As you might have (almost certainly didn’t) noticed, it’s been quiet around the Gravity Is Gone hallways the last year-plus. Just to catch you up, that’s because after spending the bulk of my career as a freelancer, I have now been on staff as a climate reporter for DC-based media startup Grid, starting back in September 2021. The site launched almost one year ago now, and well, I think we’re doing okay!
Anyway, it was an interesting year, and definitely a change of speed. I just wanted to say hello — I likely won’t bother you much from this newsletter in 2023, but I may find something here or there that is worth jumping in on. Thanks and happy new year!
Over at his Slow Boring site, Matt Yglesias has a bit of a screed against the “climate left.” He argues, basically, that the activist groups (like the Sunrise Movement) pushing for transformational action on climate change are ignoring political realities, are muddling up too many other issues along with climate, and are in fact acting as a deterrent to some of the incremental progress that the Biden administration is attempting to achieve.
I have a few thoughts. First of all, I think there are two arguments in here that are actually more separate than Yglesias allows.
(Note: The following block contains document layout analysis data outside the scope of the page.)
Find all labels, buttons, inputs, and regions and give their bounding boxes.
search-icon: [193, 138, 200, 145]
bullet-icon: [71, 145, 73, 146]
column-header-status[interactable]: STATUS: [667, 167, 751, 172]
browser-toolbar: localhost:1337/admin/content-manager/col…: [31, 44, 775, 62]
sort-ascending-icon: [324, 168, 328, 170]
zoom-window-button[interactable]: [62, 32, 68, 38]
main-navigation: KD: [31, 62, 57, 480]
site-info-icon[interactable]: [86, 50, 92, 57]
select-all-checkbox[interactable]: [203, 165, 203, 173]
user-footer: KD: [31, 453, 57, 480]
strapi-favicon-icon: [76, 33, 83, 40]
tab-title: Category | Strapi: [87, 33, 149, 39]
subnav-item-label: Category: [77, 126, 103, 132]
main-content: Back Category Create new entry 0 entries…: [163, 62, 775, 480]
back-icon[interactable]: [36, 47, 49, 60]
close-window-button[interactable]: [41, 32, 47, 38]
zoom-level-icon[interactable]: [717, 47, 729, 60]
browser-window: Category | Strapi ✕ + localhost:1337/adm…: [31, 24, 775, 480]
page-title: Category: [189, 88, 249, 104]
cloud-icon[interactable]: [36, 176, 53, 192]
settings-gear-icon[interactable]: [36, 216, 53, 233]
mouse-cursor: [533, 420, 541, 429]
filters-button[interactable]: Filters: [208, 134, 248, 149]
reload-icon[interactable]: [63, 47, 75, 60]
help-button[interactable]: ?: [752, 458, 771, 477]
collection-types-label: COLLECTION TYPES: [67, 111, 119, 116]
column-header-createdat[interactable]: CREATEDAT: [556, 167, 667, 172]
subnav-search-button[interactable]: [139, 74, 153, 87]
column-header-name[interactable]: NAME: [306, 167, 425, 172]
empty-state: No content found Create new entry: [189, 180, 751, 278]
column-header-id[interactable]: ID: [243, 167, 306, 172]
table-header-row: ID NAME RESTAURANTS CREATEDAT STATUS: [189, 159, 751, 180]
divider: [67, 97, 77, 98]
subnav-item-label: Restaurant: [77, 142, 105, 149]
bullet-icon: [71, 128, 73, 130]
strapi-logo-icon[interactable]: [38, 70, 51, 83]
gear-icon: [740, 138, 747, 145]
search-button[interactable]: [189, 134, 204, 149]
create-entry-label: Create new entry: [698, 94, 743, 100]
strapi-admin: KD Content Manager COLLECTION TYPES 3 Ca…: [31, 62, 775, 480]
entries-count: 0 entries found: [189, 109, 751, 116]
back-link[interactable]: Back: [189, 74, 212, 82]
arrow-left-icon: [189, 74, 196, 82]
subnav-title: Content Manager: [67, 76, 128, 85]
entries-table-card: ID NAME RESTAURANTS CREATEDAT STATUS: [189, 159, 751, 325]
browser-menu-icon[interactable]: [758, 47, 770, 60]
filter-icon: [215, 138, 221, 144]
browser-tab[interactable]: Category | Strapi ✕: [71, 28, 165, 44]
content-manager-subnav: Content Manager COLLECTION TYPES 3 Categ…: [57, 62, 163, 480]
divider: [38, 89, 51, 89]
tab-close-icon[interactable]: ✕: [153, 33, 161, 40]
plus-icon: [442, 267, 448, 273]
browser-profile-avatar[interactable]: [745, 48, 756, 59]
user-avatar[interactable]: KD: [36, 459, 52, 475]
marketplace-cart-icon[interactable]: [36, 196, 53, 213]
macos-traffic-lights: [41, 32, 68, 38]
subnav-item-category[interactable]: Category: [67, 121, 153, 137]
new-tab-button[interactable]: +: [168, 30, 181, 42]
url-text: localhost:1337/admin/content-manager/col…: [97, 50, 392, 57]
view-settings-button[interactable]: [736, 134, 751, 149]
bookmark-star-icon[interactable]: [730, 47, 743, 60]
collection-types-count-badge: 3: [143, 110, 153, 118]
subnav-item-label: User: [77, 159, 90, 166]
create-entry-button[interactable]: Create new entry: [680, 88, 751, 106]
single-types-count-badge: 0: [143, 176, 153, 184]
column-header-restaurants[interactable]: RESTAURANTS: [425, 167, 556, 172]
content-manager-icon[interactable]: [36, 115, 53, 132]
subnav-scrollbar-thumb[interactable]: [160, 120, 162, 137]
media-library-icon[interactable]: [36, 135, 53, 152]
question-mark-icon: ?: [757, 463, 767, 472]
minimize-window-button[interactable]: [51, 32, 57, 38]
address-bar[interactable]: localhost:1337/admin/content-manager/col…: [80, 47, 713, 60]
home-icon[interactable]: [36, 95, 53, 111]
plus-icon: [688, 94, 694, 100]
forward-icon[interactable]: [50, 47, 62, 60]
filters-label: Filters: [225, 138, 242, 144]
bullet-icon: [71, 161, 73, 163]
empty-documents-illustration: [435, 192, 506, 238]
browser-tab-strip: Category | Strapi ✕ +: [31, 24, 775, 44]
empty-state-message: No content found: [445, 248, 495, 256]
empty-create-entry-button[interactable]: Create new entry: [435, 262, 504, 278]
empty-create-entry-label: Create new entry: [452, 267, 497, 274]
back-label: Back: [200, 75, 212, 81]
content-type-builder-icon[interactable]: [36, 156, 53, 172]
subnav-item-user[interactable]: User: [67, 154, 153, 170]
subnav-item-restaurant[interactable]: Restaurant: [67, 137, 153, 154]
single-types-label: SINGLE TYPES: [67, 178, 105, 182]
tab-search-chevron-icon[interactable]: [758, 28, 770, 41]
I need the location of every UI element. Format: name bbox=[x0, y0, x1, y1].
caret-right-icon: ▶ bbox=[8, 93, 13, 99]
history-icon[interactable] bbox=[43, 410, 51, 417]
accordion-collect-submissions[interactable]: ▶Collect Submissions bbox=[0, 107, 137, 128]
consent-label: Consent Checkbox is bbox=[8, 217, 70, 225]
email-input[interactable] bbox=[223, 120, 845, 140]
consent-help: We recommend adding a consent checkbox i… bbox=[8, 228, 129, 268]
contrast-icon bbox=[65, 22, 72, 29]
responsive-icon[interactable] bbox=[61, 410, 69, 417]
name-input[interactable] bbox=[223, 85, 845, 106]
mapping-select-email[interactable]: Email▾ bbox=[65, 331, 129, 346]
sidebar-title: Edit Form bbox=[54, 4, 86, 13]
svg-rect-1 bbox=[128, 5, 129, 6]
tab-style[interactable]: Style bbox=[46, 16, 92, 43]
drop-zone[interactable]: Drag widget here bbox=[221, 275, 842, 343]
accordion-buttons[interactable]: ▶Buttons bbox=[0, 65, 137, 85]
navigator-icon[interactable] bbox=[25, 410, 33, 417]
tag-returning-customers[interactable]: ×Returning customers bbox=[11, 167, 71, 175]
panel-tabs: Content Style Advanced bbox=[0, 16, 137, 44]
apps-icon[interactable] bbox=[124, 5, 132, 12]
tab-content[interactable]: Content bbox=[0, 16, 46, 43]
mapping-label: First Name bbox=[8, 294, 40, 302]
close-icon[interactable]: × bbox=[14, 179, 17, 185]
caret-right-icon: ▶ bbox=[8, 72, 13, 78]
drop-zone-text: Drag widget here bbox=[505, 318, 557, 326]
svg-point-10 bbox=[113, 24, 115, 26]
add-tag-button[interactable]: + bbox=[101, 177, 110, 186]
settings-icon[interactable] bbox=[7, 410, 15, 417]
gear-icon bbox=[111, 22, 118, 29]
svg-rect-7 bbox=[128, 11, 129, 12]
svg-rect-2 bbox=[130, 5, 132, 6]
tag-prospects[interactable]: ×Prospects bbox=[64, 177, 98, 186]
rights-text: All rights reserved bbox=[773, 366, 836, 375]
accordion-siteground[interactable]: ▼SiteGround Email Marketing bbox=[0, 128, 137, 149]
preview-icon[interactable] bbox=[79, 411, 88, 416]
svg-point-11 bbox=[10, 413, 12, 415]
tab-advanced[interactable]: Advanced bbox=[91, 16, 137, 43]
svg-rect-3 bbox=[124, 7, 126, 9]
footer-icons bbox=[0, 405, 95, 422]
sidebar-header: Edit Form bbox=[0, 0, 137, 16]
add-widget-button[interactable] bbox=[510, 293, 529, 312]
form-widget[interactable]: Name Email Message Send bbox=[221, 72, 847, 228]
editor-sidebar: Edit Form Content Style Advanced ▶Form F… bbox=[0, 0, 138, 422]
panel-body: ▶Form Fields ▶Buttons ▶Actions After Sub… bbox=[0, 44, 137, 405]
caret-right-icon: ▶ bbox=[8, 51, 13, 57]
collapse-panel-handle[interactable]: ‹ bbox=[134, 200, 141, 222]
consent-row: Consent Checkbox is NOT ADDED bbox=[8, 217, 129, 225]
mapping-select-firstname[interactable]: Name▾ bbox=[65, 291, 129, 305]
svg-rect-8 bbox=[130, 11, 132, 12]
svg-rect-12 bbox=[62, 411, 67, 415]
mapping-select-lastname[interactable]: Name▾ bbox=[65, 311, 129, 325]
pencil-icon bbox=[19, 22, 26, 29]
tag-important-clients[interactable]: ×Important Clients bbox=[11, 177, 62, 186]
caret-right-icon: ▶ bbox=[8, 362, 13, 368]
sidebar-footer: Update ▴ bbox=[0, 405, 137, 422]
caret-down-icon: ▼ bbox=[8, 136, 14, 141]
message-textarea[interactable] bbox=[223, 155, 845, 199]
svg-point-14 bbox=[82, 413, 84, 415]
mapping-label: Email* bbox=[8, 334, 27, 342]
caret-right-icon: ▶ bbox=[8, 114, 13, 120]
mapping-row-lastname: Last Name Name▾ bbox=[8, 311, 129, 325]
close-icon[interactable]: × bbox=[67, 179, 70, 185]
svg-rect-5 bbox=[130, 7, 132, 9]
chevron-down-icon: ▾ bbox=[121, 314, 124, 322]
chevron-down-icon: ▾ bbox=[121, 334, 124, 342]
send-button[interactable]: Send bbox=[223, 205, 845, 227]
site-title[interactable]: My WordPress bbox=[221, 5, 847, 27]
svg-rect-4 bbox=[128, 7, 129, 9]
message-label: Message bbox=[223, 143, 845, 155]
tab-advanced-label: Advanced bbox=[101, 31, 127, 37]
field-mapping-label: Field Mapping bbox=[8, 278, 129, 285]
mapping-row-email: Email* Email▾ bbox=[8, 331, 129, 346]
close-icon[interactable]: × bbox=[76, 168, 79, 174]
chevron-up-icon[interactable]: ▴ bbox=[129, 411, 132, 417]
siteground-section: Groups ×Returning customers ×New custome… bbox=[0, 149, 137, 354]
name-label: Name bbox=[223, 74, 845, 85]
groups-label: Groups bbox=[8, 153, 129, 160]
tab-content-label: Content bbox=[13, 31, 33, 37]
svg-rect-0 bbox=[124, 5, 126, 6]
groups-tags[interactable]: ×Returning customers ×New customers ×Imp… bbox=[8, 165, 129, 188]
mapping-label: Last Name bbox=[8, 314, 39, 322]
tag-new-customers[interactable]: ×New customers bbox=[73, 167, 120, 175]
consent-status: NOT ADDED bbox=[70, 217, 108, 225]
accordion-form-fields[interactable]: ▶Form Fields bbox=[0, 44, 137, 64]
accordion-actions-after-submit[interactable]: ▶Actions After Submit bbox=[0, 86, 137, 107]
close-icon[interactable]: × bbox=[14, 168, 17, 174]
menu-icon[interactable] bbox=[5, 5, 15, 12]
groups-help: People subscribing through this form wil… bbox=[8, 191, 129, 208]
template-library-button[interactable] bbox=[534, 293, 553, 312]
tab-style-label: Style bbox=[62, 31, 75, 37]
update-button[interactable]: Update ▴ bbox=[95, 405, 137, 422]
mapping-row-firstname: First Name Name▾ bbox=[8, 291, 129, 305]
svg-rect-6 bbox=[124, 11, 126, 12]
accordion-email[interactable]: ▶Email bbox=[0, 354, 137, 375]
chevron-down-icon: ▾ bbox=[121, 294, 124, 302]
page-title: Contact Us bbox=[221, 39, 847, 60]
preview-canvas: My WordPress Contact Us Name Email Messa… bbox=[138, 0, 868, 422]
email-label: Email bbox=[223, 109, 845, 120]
One is that the climate left is ignoring political reality in such a way that will actually slow progress on climate change; and the other is that the left’s messaging approach—essentially, repeating very loudly to both Republicans and Democrats that climate change represents an existential emergency and accepting half-measures is tantamount to failure—is counter-productive, given the public’s general lack of willingness to sacrifice toward truly solving the problem.
I recognize that divorcing the arguments is more or less an attempt to ignore the first, in that the messaging approach does in fact exist inside a world where political reality stands in the way of progress. But if you are willing to take a step back then it gets at a sort of unanswerable angle to this that I think of as a sort of anthropic principle (it’s not a perfect analogy at all but whatever my brain has decided to stick with it) of climate change.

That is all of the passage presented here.